Paragraph-initial lines
This is where the strongest cue lives.
- Starts: Paragraph-initial lines strongly favor p, t, k, and f. Those openings are over-represented both against their own local word stock and against the whole corpus. By contrast, starts like o, q, c, s are under-represented here.
- Ends: Endings don’t separate these lines much, with the clear exception that m is noticeably more common at the very end.
- Distance: The divergence at the first character is high (JS_init ≈ 0.38 vs local, 0.52 vs global) (The very first character of these lines is much less like the rest).
- Summary: If you see a line starting p, t, k, f odds are it’s the first line of a paragraph. This entry code is the sharpest positional signal in the manuscript.
Body lines (within paragraphs)
These are ordinary running lines within the paragraph (not the first line, nor the last line).
- Starts: A mixed, stable recipe: d, s, y, q, o dominate, with c notably lower than in the general word stock.
- Ends: y is slightly lower than global norms, while m at line end is clearly higher than we’d expect from the local body vocabulary.
- Distance: Starts diverge modestly (JS_init ~ 0.12); ends are low (~0.066).
- Summary: This is the baseline flow of the text: predictable starts and the familiar y, n, l, r, m mix at the end, with m a recurring tail.
Last lines of paragraphs
The group of last paragraph lines, broadly similar to the body lines.
- Starts: Again y, s, d, o, q; c is much lower than its local/global baselines.
- Ends: y and n are higher; l and r are lower. Log-odds confirm m, y, g are over-represented at the very end, while l, r, o are under.
- Distance: Modest at the start (JS_init ~ 0.14), low at the end (~0.048).
- Summary: Another "normal text" profile; very close to the first body set (the intra paragraphs lines), with slightly stronger y at both ends.
Non-paragraph lines (outside any paragraph)
Standalone or detached lines show a different entry behavior.
- Starts: A very strong bias to o- (about 66% of line starts). Against the whole corpus this is striking, though against their own local word mix it’s milder.
- Ends: y is high (≈ 47%), and m is also above baseline.
- Distance: Start vs global is notable (JS_init ≈ 0.21), while start vs. local and ends are relatively low.
- Summary: These lines have an o-anchor at the very start; the second character contributes far less than the first.
The body of the text (lines within and ending paragraphs), taken together, makes up about 72% of all words. Its behaviour is fairly steady: lines usually begin with d, s, y, q, or o, and they usually end with y, n, m, l, or r. Some small rules repeat across the text, such as d being followed by a, c, s, or o at the start of words, and l being followed by a or o at the very end of a line. These habits stay in place regardless of which type of body line you look at.

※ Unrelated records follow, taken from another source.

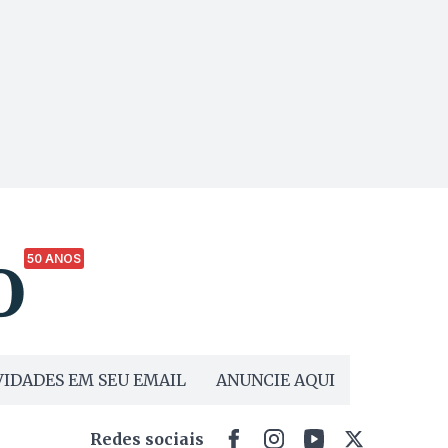
50 ANOS
IDADES EM SEU EMAIL
ANUNCIE AQUI
Redes sociais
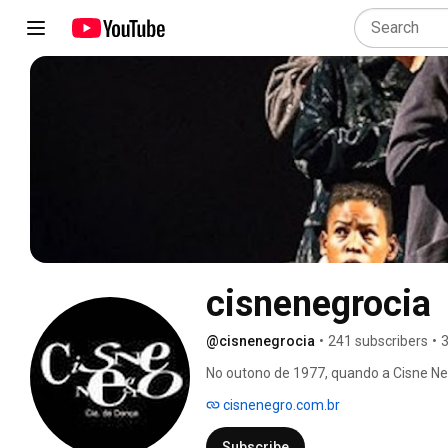
cisnenegrocia
@cisnenegrocia
•
241 subscribers
•
3
No outono de 1977, quando a Cisne Ne
cidade onde as estruturas culturais h
cisnenegro.com.br
formação de companhias de dança de 
Subscribe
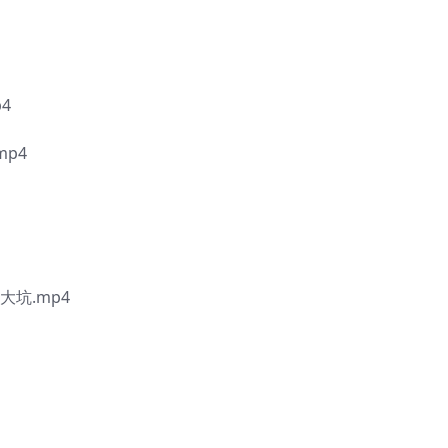
4
mp4
大坑.mp4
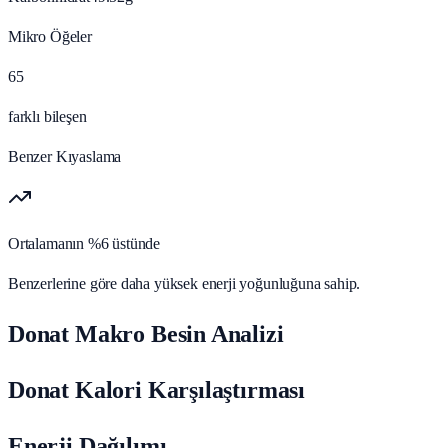
Mikro Öğeler
65
farklı bileşen
Benzer Kıyaslama
Ortalamanın %6 üstünde
Benzerlerine göre daha yüksek enerji yoğunluğuna sahip.
Donat Makro Besin Analizi
Donat Kalori Karşılaştırması
Enerji Dağılımı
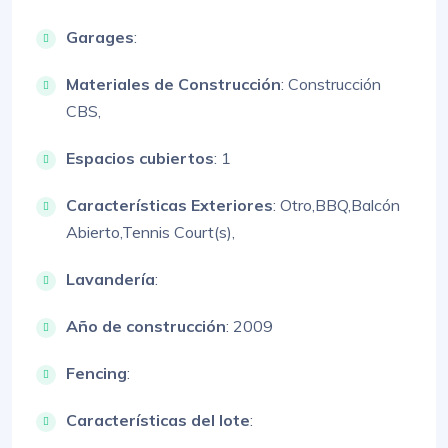
Garages
:
Materiales de Construcción
:
Construcción
CBS,
Espacios cubiertos
: 1
Características Exteriores
:
Otro,
BBQ,
Balcón
Abierto,
Tennis Court(s),
Lavandería
:
Año de construcción
: 2009
Fencing
:
Características del lote
:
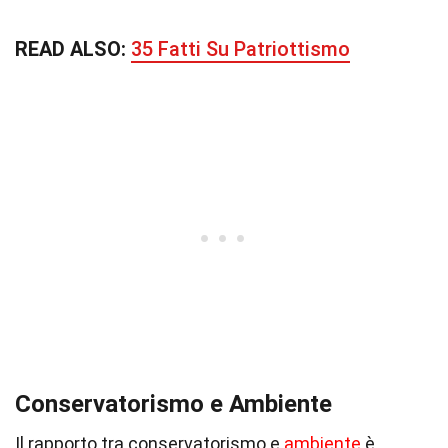
READ ALSO:
35 Fatti Su Patriottismo
Conservatorismo e Ambiente
Il rapporto tra conservatorismo e
ambiente
è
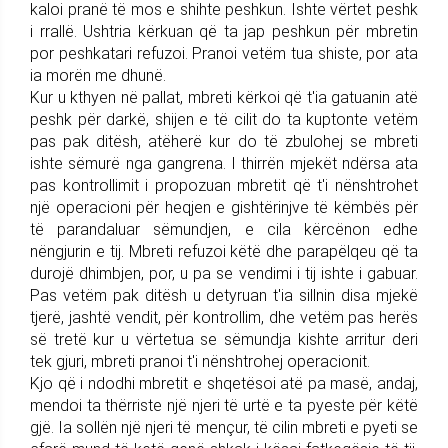
kaloi pranë të mos e shihte peshkun. Ishte vërtet peshk
i rrallë. Ushtria kërkuan që ta jap peshkun për mbretin
por peshkatari refuzoi. Pranoi vetëm tua shiste, por ata
ia morën me dhunë.
Kur u kthyen në pallat, mbreti kërkoi që t'ia gatuanin atë
peshk për darkë, shijen e të cilit do ta kuptonte vetëm
pas pak ditësh, atëherë kur do të zbulohej se mbreti
ishte sëmurë nga gangrena. I thirrën mjekët ndërsa ata
pas kontrollimit i propozuan mbretit që t'i nënshtrohet
një operacioni për heqjen e gishtërinjve të këmbës për
të parandaluar sëmundjen, e cila kërcënon edhe
nëngjurin e tij. Mbreti refuzoi këtë dhe parapëlqeu që ta
durojë dhimbjen, por, u pa se vendimi i tij ishte i gabuar.
Pas vetëm pak ditësh u detyruan t'ia sillnin disa mjekë
tjerë, jashtë vendit, për kontrollim, dhe vetëm pas herës
së tretë kur u vërtetua se sëmundja kishte arritur deri
tek gjuri, mbreti pranoi t'i nënshtrohej operacionit.
Kjo që i ndodhi mbretit e shqetësoi atë pa masë, andaj,
mendoi ta thërriste një njeri të urtë e ta pyeste për këtë
gjë. Ia sollën një njeri të mençur, të cilin mbreti e pyeti se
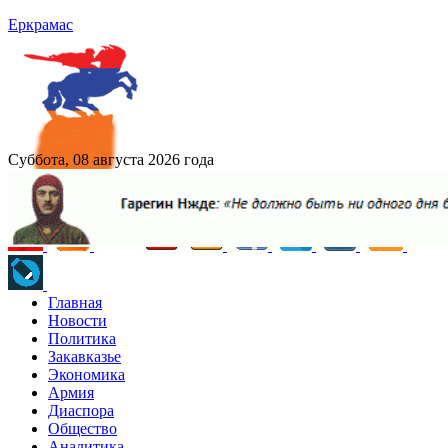
Еркрамас
Суббота, 08 августа 2026 года
Главная
Новости
Политика
Закавказье
Экономика
Армия
Диаспора
Общество
Аналитика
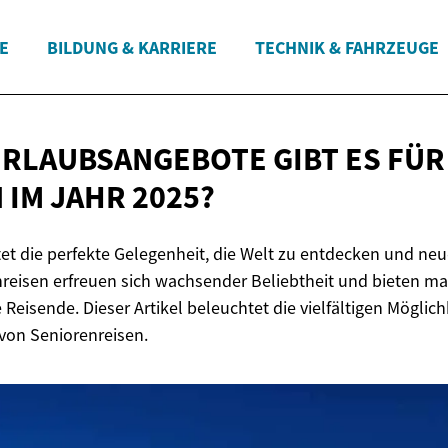
E
BILDUNG & KARRIERE
TECHNIK & FAHRZEUGE
RLAUBSANGEBOTE GIBT ES FÜR
 IM
JAHR 2025?
et die perfekte Gelegenheit, die Welt zu entdecken und ne
reisen erfreuen sich wachsender Beliebtheit und bieten m
 Reisende. Dieser Artikel beleuchtet die vielfältigen Möglic
von Seniorenreisen.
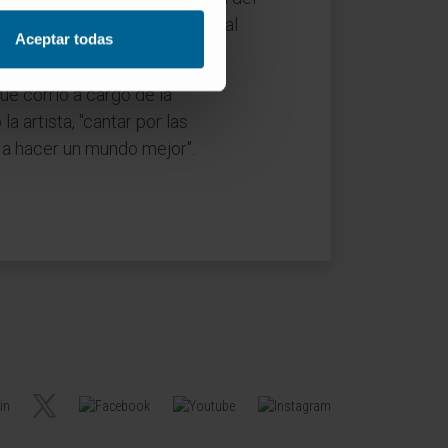
s y empresas que contribuyen al
Aceptar todas
ue corrió a cargo de la
la artista, "cantar por las
 a hacer un mundo mejor".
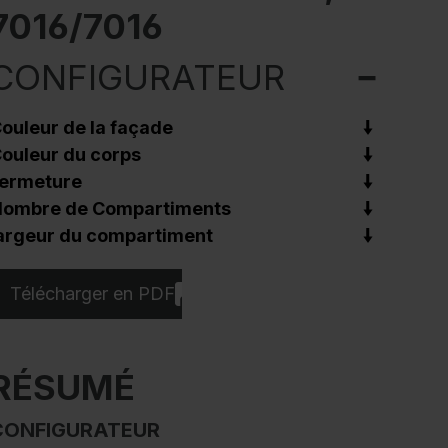
7016/7016
CONFIGURATEUR
ouleur de la façade
ouleur du corps
ermeture
ombre de Compartiments
argeur du compartiment
Télécharger en PDF
RÉSUMÉ
CONFIGURATEUR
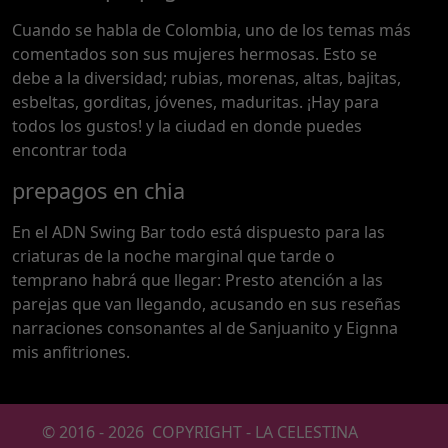
Cuando se habla de Colombia, uno de los temas más
comentados son sus mujeres hermosas. Esto se
debe a la diversidad; rubias, morenas, altas, bajitas,
esbeltas, gorditas, jóvenes, maduritas. ¡Hay para
todos los gustos! y la ciudad en donde puedes
encontrar toda
prepagos en chia
En el ADN Swing Bar todo está dispuesto para las
criaturas de la noche marginal que tarde o
temprano habrá que llegar: Presto atención a las
parejas que van llegando, acusando en sus reseñas
narraciones consonantes al de Sanjuanito y Eignna
mis anfitriones.
© 2016 -
2026
COPYRIGHT - LA CELESTINA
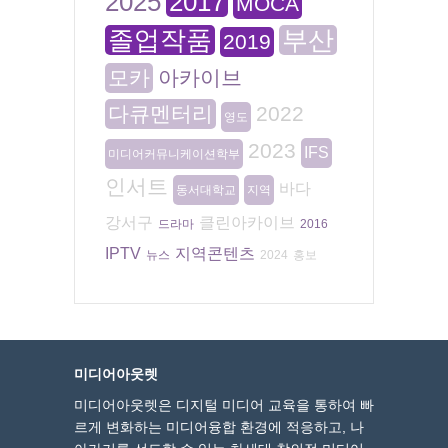
2025
2017
MOCA
졸업작품
부산
2019
모카
아카이브
다큐멘터리
2022
영도
2023
IFS
미디어커뮤니케이션학부
인서트
바다
동서대학교
지역
강서구
클린아카이브
드라마
2016
IPTV
지역콘텐츠
뉴스
2024
홍보
미디어아웃렛
미디어아웃렛은 디지털 미디어 교육을 통하여 빠
르게 변화하는 미디어융합 환경에 적응하고, 나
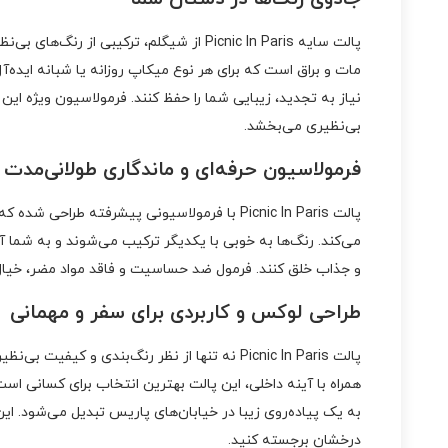
پال
سلیقه‌هاست و با رنگ‌های مات و براق، جذابیت چشم‌های شما ر
جادوی رنگ‌ها در دستان شما
پالت سایه Picnic In Paris از شیگلم، تر
مات و براق است که برای هر نوع میکاپ روزانه یا شبانه ایده‌آ
نیاز به تجدید، زیبایی شما را حفظ کنند. فرمولاسیون ویژه این
بی‌نظیری می‌بخشد.
فرمولاسیون حرفه‌ای و ماندگاری طولانی‌مدت
پالت Picnic In Paris با فرمولاسیونی پیشر
می‌کند. رنگ‌ها به خوبی با یکدیگر ترکیب می‌شوند و به شما آز
و جذاب خلق کنند. فرمول ضد حساسیت و فاقد مواد مضر، خیا
طراحی لوکس و کاربردی برای سفر و مهمانی
پالت Picnic In Paris نه تنها از نظر رنگ‌بند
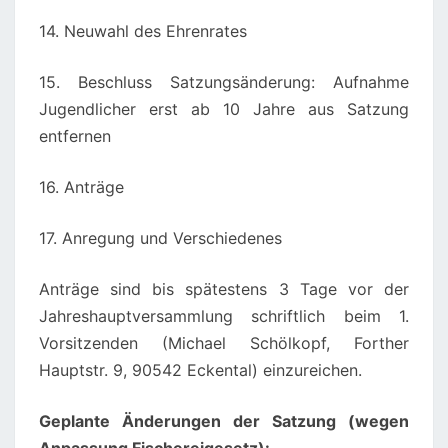
14. Neuwahl des Ehrenrates
15. Beschluss Satzungsänderung: Aufnahme
Jugendlicher erst ab 10 Jahre aus Satzung
entfernen
16. Anträge
17. Anregung und Verschiedenes
Anträge sind bis spätestens 3 Tage vor der
Jahreshauptversammlung schriftlich beim 1.
Vorsitzenden (Michael Schölkopf, Forther
Hauptstr. 9, 90542 Eckental) einzureichen.
Geplante Änderungen der Satzung (wegen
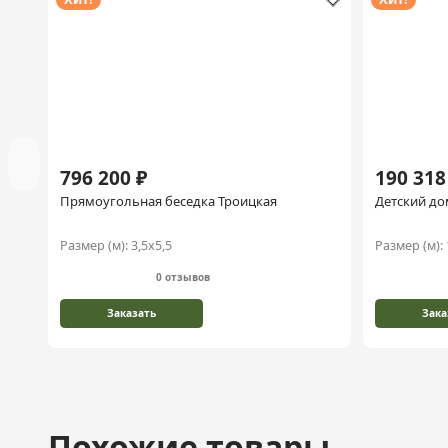
796 200 ₽
190 318
Прямоугольная беседка Троицкая
Детский до
Размер (м):
3,5х5,5
Размер (м):
0 отзывов
Заказать
Зака
Похожие товары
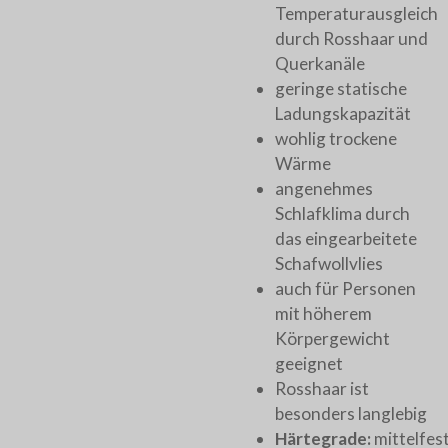
Temperaturausgleich
durch Rosshaar und
Querkanäle
geringe statische
Ladungskapazität
wohlig trockene
Wärme
angenehmes
Schlafklima durch
das eingearbeitete
Schafwollvlies
auch für Personen
mit höherem
Körpergewicht
geeignet
Rosshaar ist
besonders langlebig
Härtegrade:
mittelfest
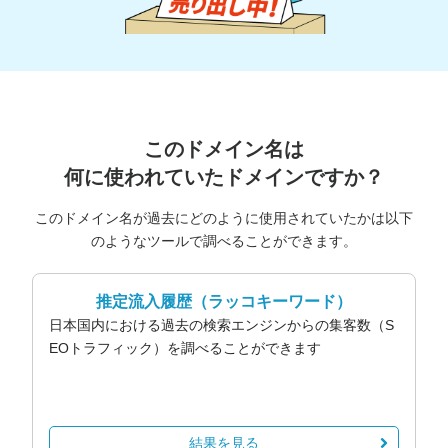
このドメイン名は
何に使われていたドメインですか？
このドメイン名が過去にどのように使用されていたかは以下
のようなツールで調べることができます。
推定流入履歴
（ラッコキーワード）
日本国内における過去の検索エンジンからの集客数（S
EOトラフィック）を調べることができます
結果を見る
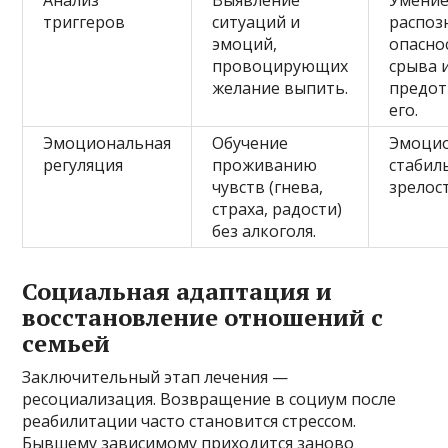
триггеров
ситуаций и
распоз
эмоций,
опасно
провоцирующих
срыва 
желание выпить.
предо
его.
Эмоциональная
Обучение
Эмоци
регуляция
проживанию
стабил
чувств (гнева,
зрелост
страха, радости)
без алкоголя.
Социальная адаптация и
восстановление отношений с
семьей
Заключительный этап лечения —
ресоциализация. Возвращение в социум после
реабилитации часто становится стрессом.
Бывшему зависимому приходится заново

Looking at the manuscript as a whole, the sharpest divide appears right at the first character of each line. Lines that begin a paragraph usually open with a small set of markers such as p, t, k, or f. Lines that stand outside any paragraph, by contrast, almost always start with o. Once the line is underway and you move inside the word, the contrasts between line types are still there, but they are far less pronounced than the jolt that comes at the very first step.